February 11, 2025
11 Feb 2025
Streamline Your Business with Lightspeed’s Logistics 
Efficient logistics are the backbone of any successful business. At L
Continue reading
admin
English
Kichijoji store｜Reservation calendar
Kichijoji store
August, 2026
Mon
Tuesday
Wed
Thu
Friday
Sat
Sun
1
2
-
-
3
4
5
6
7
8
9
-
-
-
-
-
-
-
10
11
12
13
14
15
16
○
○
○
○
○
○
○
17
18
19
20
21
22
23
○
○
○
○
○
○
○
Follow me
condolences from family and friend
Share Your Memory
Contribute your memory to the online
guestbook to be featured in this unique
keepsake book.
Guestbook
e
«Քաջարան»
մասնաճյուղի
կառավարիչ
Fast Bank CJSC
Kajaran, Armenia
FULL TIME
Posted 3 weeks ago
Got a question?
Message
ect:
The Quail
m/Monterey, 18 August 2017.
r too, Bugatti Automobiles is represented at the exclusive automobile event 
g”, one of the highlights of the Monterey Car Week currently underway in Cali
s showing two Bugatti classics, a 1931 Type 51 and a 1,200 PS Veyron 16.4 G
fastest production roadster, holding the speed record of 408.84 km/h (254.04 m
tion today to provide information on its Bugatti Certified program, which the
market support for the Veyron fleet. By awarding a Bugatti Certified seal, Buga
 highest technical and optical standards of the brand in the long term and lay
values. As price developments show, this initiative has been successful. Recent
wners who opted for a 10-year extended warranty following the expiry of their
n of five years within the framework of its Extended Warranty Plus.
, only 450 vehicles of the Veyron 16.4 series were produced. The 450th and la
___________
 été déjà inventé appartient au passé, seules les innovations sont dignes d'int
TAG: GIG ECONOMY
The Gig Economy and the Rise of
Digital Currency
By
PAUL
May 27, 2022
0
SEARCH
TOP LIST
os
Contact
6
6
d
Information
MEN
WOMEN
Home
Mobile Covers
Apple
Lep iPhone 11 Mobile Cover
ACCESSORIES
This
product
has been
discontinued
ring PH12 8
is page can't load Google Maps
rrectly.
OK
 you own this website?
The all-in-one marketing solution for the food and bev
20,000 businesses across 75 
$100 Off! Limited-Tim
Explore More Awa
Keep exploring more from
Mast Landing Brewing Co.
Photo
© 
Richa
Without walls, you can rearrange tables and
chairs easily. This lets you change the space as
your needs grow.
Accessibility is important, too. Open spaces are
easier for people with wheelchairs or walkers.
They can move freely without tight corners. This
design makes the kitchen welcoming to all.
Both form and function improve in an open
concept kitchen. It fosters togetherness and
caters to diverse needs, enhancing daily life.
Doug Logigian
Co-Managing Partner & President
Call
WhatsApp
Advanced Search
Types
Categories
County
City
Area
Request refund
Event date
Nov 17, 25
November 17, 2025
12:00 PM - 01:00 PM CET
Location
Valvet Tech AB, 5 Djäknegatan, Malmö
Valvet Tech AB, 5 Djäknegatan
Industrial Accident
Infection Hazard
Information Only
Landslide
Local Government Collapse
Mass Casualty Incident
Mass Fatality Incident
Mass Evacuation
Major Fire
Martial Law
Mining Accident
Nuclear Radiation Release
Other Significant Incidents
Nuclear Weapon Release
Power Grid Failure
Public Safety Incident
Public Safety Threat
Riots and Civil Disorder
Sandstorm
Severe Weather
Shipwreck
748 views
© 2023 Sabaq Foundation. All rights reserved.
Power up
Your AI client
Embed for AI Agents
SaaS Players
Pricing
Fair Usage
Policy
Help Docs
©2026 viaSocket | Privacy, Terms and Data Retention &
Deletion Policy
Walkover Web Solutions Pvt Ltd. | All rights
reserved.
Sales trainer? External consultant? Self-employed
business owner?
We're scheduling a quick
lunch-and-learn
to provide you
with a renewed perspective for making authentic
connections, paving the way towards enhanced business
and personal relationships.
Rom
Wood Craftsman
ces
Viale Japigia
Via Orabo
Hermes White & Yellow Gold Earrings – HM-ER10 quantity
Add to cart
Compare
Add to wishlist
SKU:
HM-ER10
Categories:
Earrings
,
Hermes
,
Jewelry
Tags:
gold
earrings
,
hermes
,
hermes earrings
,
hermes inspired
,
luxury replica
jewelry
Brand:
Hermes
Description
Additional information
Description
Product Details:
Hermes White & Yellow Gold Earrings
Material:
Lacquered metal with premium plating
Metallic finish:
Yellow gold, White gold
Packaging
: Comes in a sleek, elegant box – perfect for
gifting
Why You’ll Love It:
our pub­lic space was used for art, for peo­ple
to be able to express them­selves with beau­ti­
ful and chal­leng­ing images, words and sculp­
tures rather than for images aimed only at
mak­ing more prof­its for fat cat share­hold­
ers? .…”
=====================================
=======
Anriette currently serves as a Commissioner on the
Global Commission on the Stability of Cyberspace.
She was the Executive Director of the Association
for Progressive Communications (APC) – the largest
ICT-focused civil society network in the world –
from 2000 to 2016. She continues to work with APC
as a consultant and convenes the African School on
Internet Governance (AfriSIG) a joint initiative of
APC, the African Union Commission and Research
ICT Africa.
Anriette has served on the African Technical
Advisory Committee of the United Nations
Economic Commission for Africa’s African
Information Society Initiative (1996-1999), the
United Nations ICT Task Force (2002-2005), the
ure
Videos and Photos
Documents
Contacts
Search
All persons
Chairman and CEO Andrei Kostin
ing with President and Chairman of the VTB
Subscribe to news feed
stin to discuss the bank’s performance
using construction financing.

-- To do --
The records above must be transcribed in full, word for word.

-- Response to this task --
February 11, 2025
11 Feb 2025
Streamline Your Business with Lightspeed’s Logistics 
Efficient logistics are the backbone of any successful business. At L
Continue reading
admin
English
Kichijoji store｜Reservation calendar
Kichijoji store
August, 2026
Mon
Tuesday
Wed
Thu
Friday
Sat
Sun
1
2
-
-
3
4
5
6
7
8
9
-
-
-
-
-
-
-
10
11
12
13
14
15
16
○
○
○
○
○
○
○
17
18
19
20
21
22
23
○
○
○
○
○
○
○
Follow me
condolences from family and friend
Share Your Memory
Contribute your memory to the online
guestbook to be featured in this unique
keepsake book.
Guestbook
e
«Քաջարան»
մասնաճյուղի
կառավարիչ
Fast Bank CJSC
Kajaran, Armenia
FULL TIME
Posted 3 weeks ago
Got a question?
Message
ect:
The Quail
m/Monterey, 18 August 2017.
r too, Bugatti Automobiles is represented at the exclusive automobile event 
g”, one of the highlights of the Monterey Car Week currently underway in Cali
s showing two Bugatti classics, a 1931 Type 51 and a 1,200 PS Veyron 16.4 G
fastest production roadster, holding the speed record of 408.84 km/h (254.04 m
tion today to provide information on its Bugatti Certified program, which the
market support for the Veyron fleet. By awarding a Bugatti Certified seal, Buga
 highest technical and optical standards of the brand in the long term and lay
values. As price developments show, this initiative has been successful. Recent
wners who opted for a 10-year extended warranty following the expiry of their
n of five years within the framework of its Extended Warranty Plus.
, only 450 vehicles of the Veyron 16.4 series were produced. The 450th and la
___________
 été déjà inventé appartient au passé, seules les innovations sont dignes d'int
TAG: GIG ECONOMY
The Gig Economy and the Rise of
Digital Currency
By
PAUL
May 27, 2022
0
SEARCH
TOP LIST
os
Contact
6
6
d
Information
MEN
WOMEN
Home
Mobile Covers
Apple
Lep iPhone 11 Mobile Cover
ACCESSORIES
This
product
has been
discontinued
ring PH12 8
is page can't load Google Maps
rrectly.
OK
 you own this website?
The all-in-one marketing solution for the food and bev
20,000 businesses across 75 
$100 Off! Limited-Tim
Explore More Awa
Keep exploring more from
Mast Landing Brewing Co.
Photo
© 
Richa
Without walls, you can rearrange tables and
chairs easily. This lets you change the space as
your needs grow.
Accessibility is important, too. Open spaces are
easier for people with wheelchairs or walkers.
They can move freely without tight corners. This
design makes the kitchen welcoming to all.
Both form and function improve in an open
concept kitchen. It fosters togetherness and
caters to diverse needs, enhancing daily life.
Doug Logigian
Co-Managing Partner & President
Call
WhatsApp
Advanced Search
Types
Categories
County
City
Area
Request refund
Event date
Nov 17, 25
November 17, 2025
12:00 PM - 01:00 PM CET
Location
Valvet Tech AB, 5 Djäknegatan, Malmö
Valvet Tech AB, 5 Djäknegatan
Industrial Accident
Infection Hazard
Information Only
Landslide
Local Government Collapse
Mass Casualty Incident
Mass Fatality Incident
Mass Evacuation
Major Fire
Martial Law
Mining Accident
Nuclear Radiation Release
Other Significant Incidents
Nuclear Weapon Release
Power Grid Failure
Public Safety Incident
Public Safety Threat
Riots and Civil Disorder
Sandstorm
Severe Weather
Shipwreck
748 views
© 2023 Sabaq Foundation. All rights reserved.
Power up
Your AI client
Embed for AI Agents
SaaS Players
Pricing
Fair Usage
Policy
Help Docs
©2026 viaSocket | Privacy, Terms and Data Retention &
Deletion Policy
Walkover Web Solutions Pvt Ltd. | All rights
reserved.
Sales trainer? External consultant? Self-employed
business owner?
We're scheduling a quick
lunch-and-learn
to provide you
with a renewed perspective for making authentic
connections, paving the way towards enhanced business
and personal relationships.
Rom
Wood Craftsman
ces
Viale Japigia
Via Orabo
Hermes White & Yellow Gold Earrings – HM-ER10 quantity
Add to cart
Compare
Add to wishlist
SKU:
HM-ER10
Categories:
Earrings
,
Hermes
,
Jewelry
Tags:
gold
earrings
,
hermes
,
hermes earrings
,
hermes inspired
,
luxury replica
jewelry
Brand:
Hermes
Description
Additional information
Description
Product Details:
Hermes White & Yellow Gold Earrings
Material:
Lacquered metal with premium plating
Metallic finish:
Yellow gold, White gold
Packaging
: Comes in a sleek, elegant box – perfect for
gifting
Why You’ll Love It:
our pub­lic space was used for art, for peo­ple
to be able to express them­selves with beau­ti­
ful and chal­leng­ing images, words and sculp­
tures rather than for images aimed only at
mak­ing more prof­its for fat cat share­hold­
ers? .…”
=====================================
=======
Anriette currently serves as a Commissioner on the
Global Commission on the Stability of Cyberspace.
She was the Executive Director of the Association
for Progressive Communications (APC) – the largest
ICT-focused civil society network in the world –
from 2000 to 2016. She continues to work with APC
as a consultant and convenes the African School on
Internet Governance (AfriSIG) a joint initiative of
APC, the African Union Commission and Research
ICT Africa.
Anriette has served on the African Technical
Advisory Committee of the United Nations
Economic Commission for Africa’s African
Information Society Initiative (1996-1999), the
United Nations ICT Task Force (2002-2005), the
ure
Videos and Photos
Documents
Contacts
Search
All persons
Chairman and CEO Andrei Kostin
ing with President and Chairman of the VTB
Subscribe to news feed
stin to discuss the bank’s performance
using construction financing.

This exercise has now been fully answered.